_Goal of the exercise_:
In the records below, find the line containing "ダウンのファンデ汚れの落" and repeat it and every line after it exactly, without pictures.

Stored data entries
────────────────────

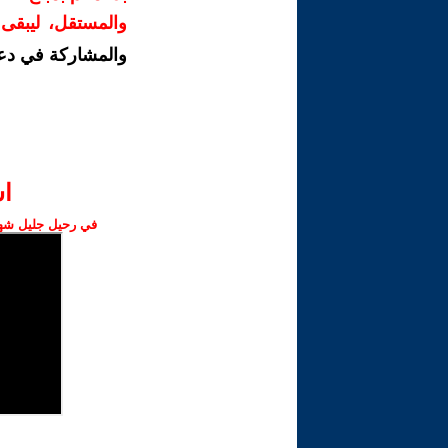
والمستقل، ليبقى ص
والمشاركة في دع
ا‫
في رحيل جليل شهبا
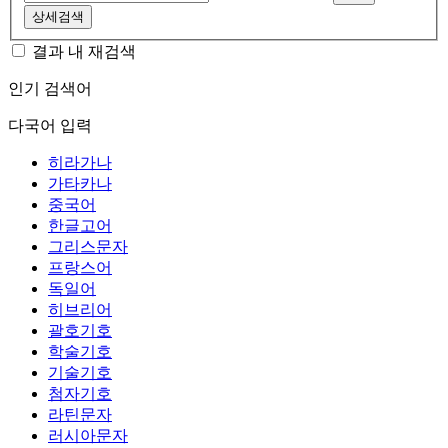
상세검색
결과 내 재검색
인기 검색어
다국어 입력
히라가나
가타카나
중국어
한글고어
그리스문자
프랑스어
독일어
히브리어
괄호기호
학술기호
기술기호
첨자기호
라틴문자
러시아문자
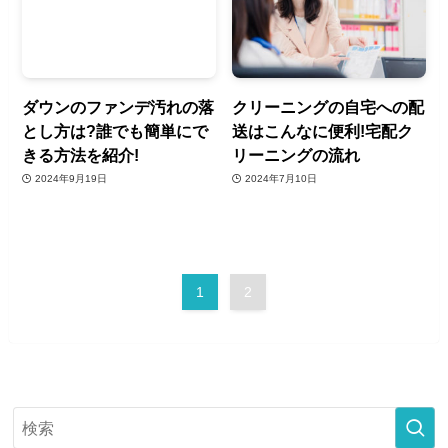
ダウンのファンデ汚れの落
クリーニングの自宅への配
とし方は?誰でも簡単にで
送はこんなに便利!宅配ク
きる方法を紹介!
リーニングの流れ
2024年9月19日
2024年7月10日
1
2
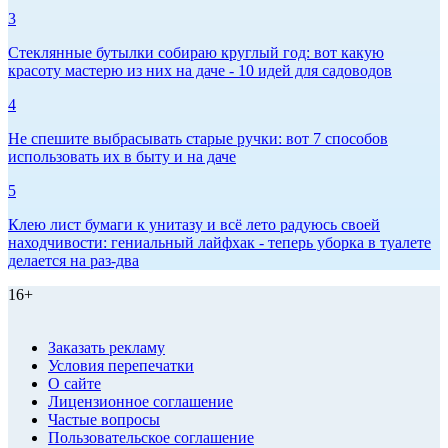
3
Стеклянные бутылки собираю круглый год: вот какую
красоту мастерю из них на даче - 10 идей для садоводов
4
Не спешите выбрасывать старые ручки: вот 7 способов
использовать их в быту и на даче
5
Клею лист бумаги к унитазу и всё лето радуюсь своей
находчивости: гениальный лайфхак - теперь уборка в туалете
делается на раз-два
16+
Заказать рекламу
Условия перепечатки
О сайте
Лицензионное соглашение
Частые вопросы
Пользовательское соглашение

────────────────────

_Exercise result_:
ダウンのファンデ汚れの落
クリーニングの自宅への配
とし方は?誰でも簡単にで
送はこんなに便利!宅配ク
きる方法を紹介!
リーニングの流れ
2024年9月19日
2024年7月10日
1
2
3
Стеклянные бутылки собираю круглый год: вот какую
красоту мастерю из них на даче - 10 идей для садоводов
4
Не спешите выбрасывать старые ручки: вот 7 способов
использовать их в быту и на даче
5
Клею лист бумаги к унитазу и всё лето радуюсь своей
находчивости: гениальный лайфхак - теперь уборка в туалете
делается на раз-два
16+
Заказать рекламу
Условия перепечатки
О сайте
Лицензионное соглашение
Частые вопросы
Пользовательское соглашение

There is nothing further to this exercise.